Where does the string "with" occur in the records? Copy each line that holds it.

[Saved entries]
####################

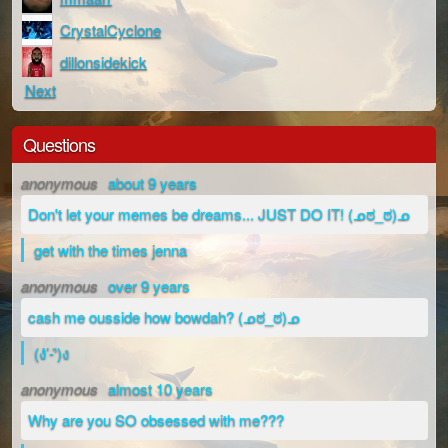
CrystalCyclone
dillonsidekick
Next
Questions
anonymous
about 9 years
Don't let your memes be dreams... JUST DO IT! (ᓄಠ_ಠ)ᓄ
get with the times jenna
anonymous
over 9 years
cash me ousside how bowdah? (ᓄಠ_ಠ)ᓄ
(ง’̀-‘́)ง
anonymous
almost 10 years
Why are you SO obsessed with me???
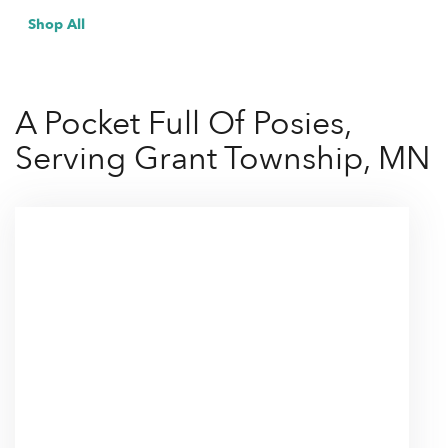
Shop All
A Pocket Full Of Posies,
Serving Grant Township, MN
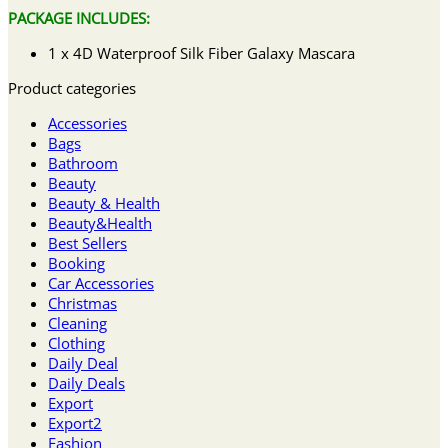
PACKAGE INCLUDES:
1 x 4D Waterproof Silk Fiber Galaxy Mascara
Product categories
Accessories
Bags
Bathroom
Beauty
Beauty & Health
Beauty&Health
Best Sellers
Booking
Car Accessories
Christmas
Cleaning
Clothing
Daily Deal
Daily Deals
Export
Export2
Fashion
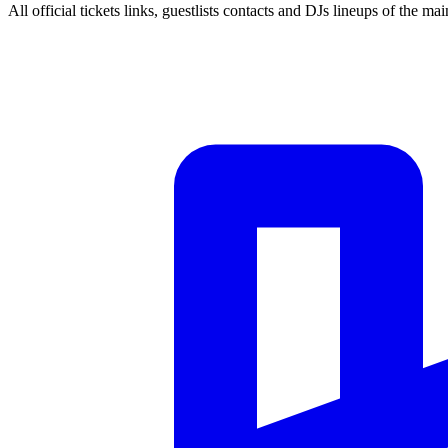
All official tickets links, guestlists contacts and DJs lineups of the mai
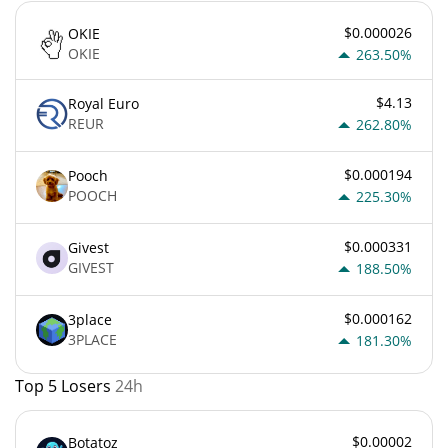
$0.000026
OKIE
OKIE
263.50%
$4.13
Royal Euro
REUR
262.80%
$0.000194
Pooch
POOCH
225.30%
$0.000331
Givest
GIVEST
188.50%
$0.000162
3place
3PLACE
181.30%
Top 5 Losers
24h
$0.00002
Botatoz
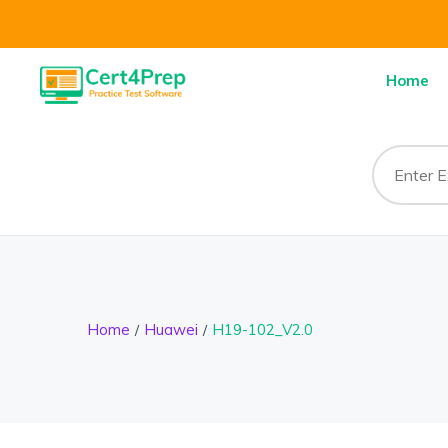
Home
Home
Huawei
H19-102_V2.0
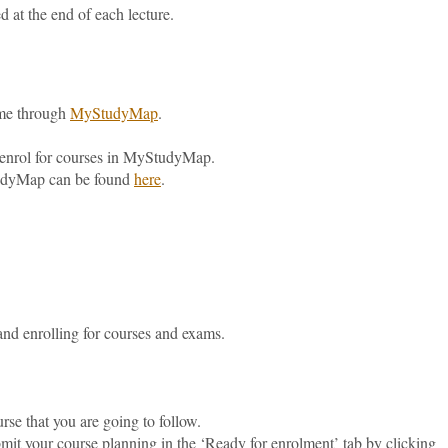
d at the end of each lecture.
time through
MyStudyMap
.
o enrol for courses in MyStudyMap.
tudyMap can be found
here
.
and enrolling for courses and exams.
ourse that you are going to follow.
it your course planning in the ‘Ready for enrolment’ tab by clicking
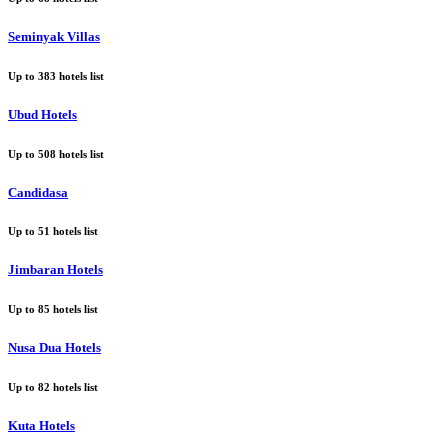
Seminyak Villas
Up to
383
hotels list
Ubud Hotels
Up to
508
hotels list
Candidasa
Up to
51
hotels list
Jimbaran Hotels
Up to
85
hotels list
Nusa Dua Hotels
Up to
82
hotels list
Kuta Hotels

####################

REPLY TO THE TASK:
get with the times jenna
Why are you SO obsessed with me???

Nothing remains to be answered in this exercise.